Logistic Regression – How is Logistic Regression Related to the Logistic Distribution?


We all know that logistic regression is used to calculate probabilities through the logistic function. For a dependent categorical random variable $y$ and a set of $n$ predictors $\textbf{X} = [X_1 \quad X_2 \quad \dots \quad X_n]$ the probability $p$ is

$$p = P(y=1|\textbf{X}) = \frac{1}{1 + e^{-(\alpha + \boldsymbol{\beta}\textbf{X})}}$$

The cdf of the logistic distribution is parameterized by its scale $s$ and location $\mu$

$$F(x) = \frac{1}{1 – e^{-\frac{x – \mu}{s}}}$$

So, for $\textbf{X} = X_1$ it is easy to see that

$$s = \frac{1}{\beta}, \quad \mu = -\alpha s$$

and this way we map the two fashions of the sigmoid curve. However, how does this mapping works when $\textbf{X}$ has more than one predictor? Say $\textbf{X} = [X_1 \quad X_2]$, what I see from a tri-dimensional perspective is depicted in the figure below.

So, $\textbf{s} = [s_1 \quad s_2]$ and $\boldsymbol{\mu} = [\mu_1 \quad \mu_2]$ would become

$$\textbf{s} = \boldsymbol{\beta}^{-1}, \quad \boldsymbol{\mu} = -\alpha\textbf{s}$$

and $p$ would derive from the linear combination of the parameters and the predictors in $\textbf{X}$. The way the unknown parameters of the logistic regression function relate to the cdf of the logistic distribution is what I am trying to understand here.

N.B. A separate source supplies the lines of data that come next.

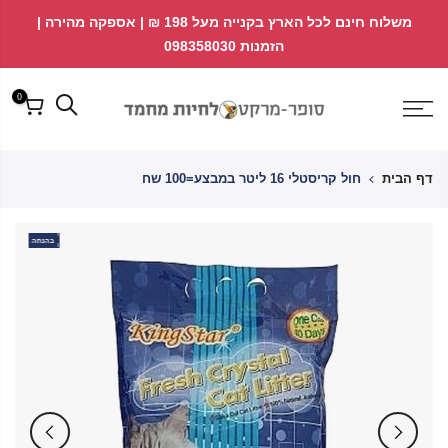
לג
↵
↵
משלוח חינם לכל הארץ בקנייה מעל 198 ₪ | אספקה מהירה |
פתח ווידג'ט נגישות
↵
תוכן
הזמנות 098358030
0
דף הבית
חול קריסטלי 16 ליטר במבצע=100 שח
בהנחה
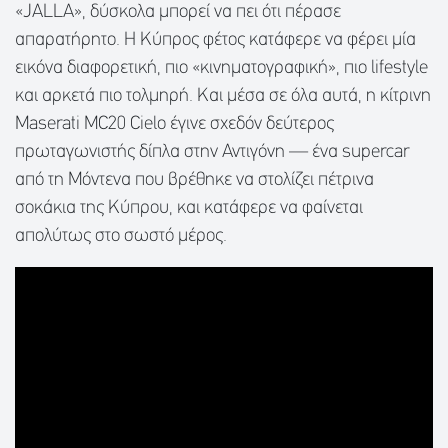
«JALLA», δύσκολα μπορεί να πει ότι πέρασε
απαρατήρητο. Η Κύπρος φέτος κατάφερε να φέρει μία
εικόνα διαφορετική, πιο «κινηματογραφική», πιο lifestyle
και αρκετά πιο τολμηρή. Και μέσα σε όλα αυτά, η κίτρινη
Maserati MC20 Cielo έγινε σχεδόν δεύτερος
πρωταγωνιστής δίπλα στην Αντιγόνη — ένα supercar
από τη Μόντενα που βρέθηκε να στολίζει πέτρινα
σοκάκια της Κύπρου, και κατάφερε να φαίνεται
απολύτως στο σωστό μέρος.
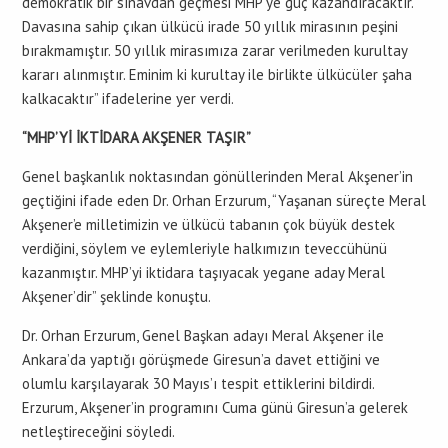
demokratik bir sınavdan geçmesi MHP’ye güç kazandıracaktır.
Davasına sahip çıkan ülkücü irade 50 yıllık mirasının peşini
bırakmamıştır. 50 yıllık mirasımıza zarar verilmeden kurultay
kararı alınmıştır. Eminim ki kurultay ile birlikte ülkücüler şaha
kalkacaktır” ifadelerine yer verdi.
“MHP’Yİ İKTİDARA AKŞENER TAŞIR”
Genel başkanlık noktasından gönüllerinden Meral Akşener’in
geçtiğini ifade eden Dr. Orhan Erzurum, “Yaşanan süreçte Meral
Akşener’e milletimizin ve ülkücü tabanın çok büyük destek
verdiğini, söylem ve eylemleriyle halkımızın teveccühünü
kazanmıştır. MHP’yi iktidara taşıyacak yegane aday Meral
Akşener’dir” şeklinde konuştu.
Dr. Orhan Erzurum, Genel Başkan adayı Meral Akşener ile
Ankara’da yaptığı görüşmede Giresun’a davet ettiğini ve
olumlu karşılayarak 30 Mayıs’ı tespit ettiklerini bildirdi.
Erzurum, Akşener’in programını Cuma günü Giresun’a gelerek
netleştireceğini söyledi.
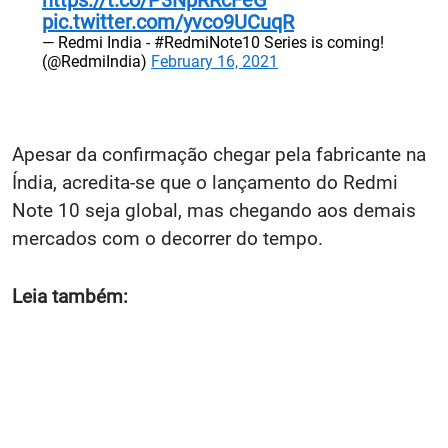
https://t.co/P3NpRRcFeG
pic.twitter.com/yvco9UCuqR
— Redmi India - #RedmiNote10 Series is coming!
(@RedmiIndia)
February 16, 2021
Apesar da confirmação chegar pela fabricante na
Índia, acredita-se que o lançamento do Redmi
Note 10 seja global, mas chegando aos demais
mercados com o decorrer do tempo.
Leia também:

I would be glad if someone could provide with insights on this matter.

Best Answer

One way of defining logistic regression is just introducing it as $$ \DeclareMathOperator{\P}{\mathbb{P}} \P(Y=1 \mid X=x) = \frac{1}{1+e^{-\eta(x)}} $$ where $\eta(x)=\beta^T x$ is a linear predictor. This is just stating the model without saying where it comes from.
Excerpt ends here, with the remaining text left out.